- _What to work on_: Check every line of the records below for the string "دانشکده" and copy the ones that have it.

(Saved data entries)

--*--

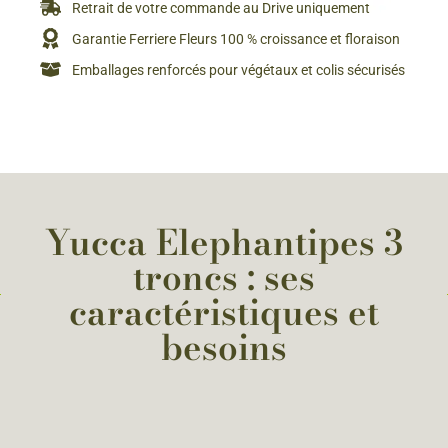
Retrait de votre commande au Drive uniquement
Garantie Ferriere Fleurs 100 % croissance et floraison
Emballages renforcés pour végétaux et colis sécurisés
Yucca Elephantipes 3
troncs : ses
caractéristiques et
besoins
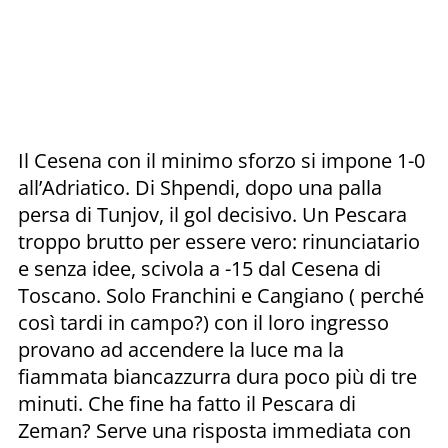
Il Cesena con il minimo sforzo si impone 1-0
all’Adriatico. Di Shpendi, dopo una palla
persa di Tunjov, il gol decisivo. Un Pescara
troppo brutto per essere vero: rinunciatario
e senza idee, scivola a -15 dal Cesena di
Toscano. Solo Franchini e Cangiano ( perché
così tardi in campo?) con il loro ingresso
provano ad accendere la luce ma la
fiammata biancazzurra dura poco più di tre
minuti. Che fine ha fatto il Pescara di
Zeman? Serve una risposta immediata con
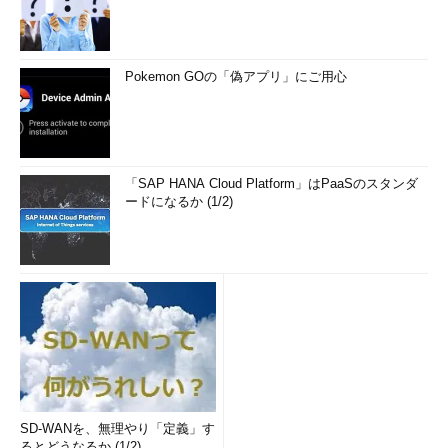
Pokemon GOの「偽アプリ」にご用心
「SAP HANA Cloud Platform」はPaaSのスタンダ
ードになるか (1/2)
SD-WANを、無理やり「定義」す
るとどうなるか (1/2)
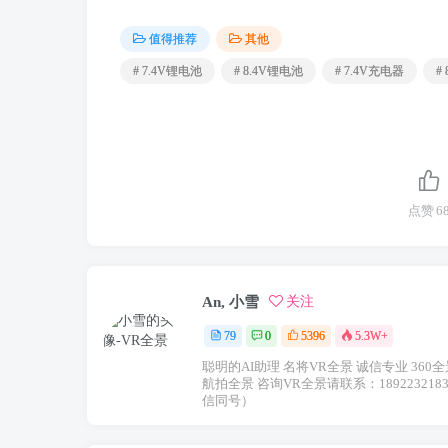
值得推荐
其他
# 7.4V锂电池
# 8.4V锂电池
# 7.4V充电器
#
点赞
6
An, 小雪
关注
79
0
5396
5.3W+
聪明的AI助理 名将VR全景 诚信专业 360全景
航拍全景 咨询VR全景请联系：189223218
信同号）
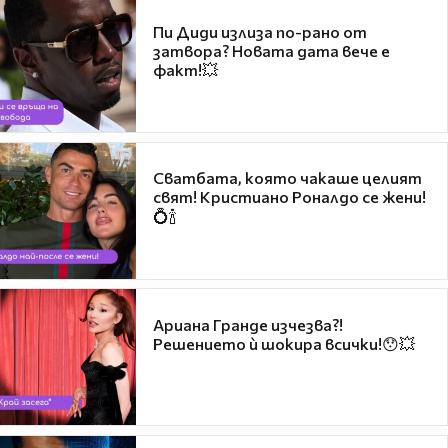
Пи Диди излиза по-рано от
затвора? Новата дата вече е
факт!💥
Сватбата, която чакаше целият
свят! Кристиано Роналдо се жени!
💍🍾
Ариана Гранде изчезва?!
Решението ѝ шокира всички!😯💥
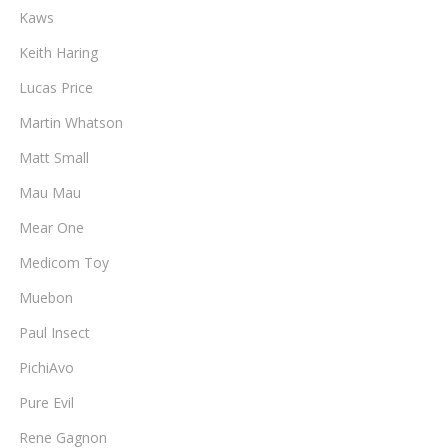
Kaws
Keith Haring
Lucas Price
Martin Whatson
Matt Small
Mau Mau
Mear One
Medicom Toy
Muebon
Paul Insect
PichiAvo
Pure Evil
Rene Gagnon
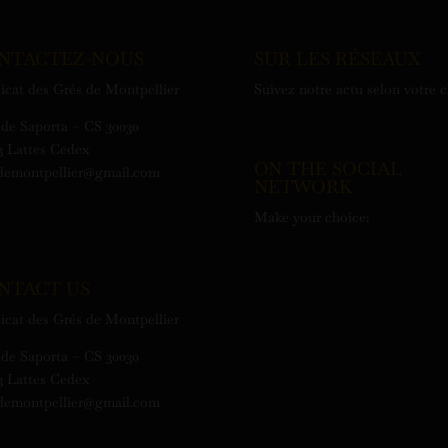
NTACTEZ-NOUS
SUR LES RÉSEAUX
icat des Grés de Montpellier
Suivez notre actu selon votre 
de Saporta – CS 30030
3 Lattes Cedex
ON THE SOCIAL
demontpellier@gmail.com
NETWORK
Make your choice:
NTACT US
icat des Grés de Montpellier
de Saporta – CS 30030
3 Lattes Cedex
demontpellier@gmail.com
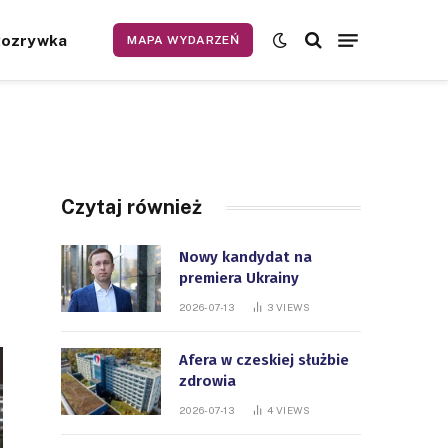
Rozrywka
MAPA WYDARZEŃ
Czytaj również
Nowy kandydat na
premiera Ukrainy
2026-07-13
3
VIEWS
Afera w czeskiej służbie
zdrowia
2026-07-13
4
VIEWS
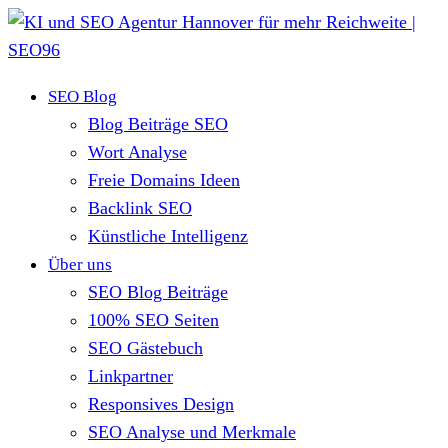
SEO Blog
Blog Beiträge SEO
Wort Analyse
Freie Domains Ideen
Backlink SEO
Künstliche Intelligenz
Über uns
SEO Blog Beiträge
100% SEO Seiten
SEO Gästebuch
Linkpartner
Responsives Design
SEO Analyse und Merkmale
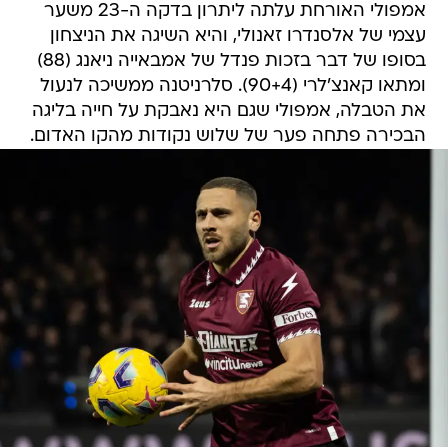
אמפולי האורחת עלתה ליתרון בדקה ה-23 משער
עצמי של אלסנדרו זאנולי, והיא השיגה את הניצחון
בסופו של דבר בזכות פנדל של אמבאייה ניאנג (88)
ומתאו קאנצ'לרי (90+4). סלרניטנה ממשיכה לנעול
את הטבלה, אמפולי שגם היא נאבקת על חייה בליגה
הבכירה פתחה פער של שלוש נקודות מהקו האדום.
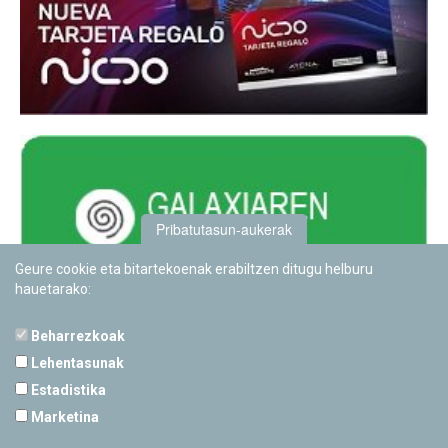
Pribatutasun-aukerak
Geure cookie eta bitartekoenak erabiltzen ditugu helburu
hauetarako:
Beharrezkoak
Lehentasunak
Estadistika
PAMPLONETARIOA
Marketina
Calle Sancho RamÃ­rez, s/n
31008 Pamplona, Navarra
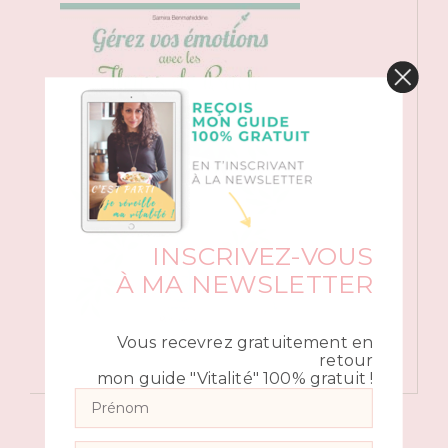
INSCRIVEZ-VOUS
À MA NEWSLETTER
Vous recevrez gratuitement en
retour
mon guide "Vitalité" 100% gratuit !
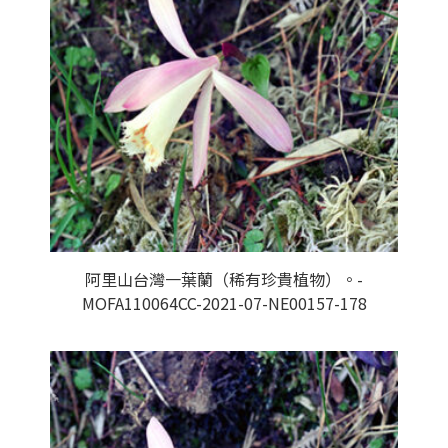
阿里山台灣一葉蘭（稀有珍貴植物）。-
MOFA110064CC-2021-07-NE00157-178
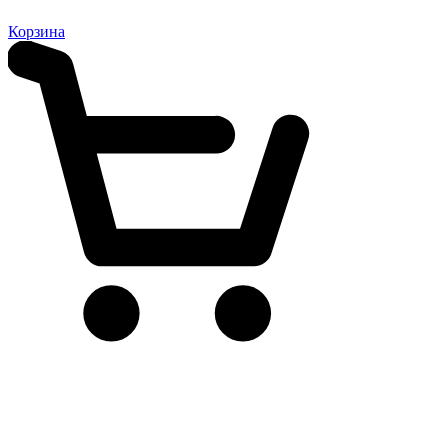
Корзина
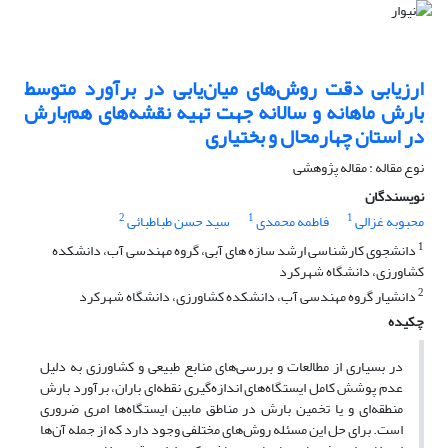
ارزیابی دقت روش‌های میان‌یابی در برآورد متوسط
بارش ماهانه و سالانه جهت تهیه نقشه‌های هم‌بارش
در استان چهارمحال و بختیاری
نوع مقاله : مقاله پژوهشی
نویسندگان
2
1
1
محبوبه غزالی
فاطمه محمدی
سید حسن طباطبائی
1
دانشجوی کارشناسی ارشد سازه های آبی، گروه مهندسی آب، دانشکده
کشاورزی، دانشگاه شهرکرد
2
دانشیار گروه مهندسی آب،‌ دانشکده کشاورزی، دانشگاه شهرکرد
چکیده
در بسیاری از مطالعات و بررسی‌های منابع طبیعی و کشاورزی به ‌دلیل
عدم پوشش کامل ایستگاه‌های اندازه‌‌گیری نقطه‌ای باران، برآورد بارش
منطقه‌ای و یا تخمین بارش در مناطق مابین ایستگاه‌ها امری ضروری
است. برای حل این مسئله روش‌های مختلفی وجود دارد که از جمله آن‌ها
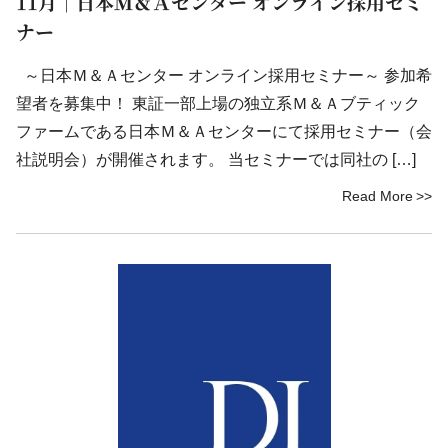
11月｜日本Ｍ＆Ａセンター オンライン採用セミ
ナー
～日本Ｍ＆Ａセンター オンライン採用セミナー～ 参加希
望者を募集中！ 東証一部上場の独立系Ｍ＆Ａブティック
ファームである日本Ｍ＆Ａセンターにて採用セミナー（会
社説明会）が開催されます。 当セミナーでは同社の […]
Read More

--*--

- _Response area_:
دانشجوی کارشناسی ارشد سازه های آبی، گروه مهندسی آب، دانشکده
دانشیار گروه مهندسی آب،‌ دانشکده کشاورزی، دانشگاه شهرکرد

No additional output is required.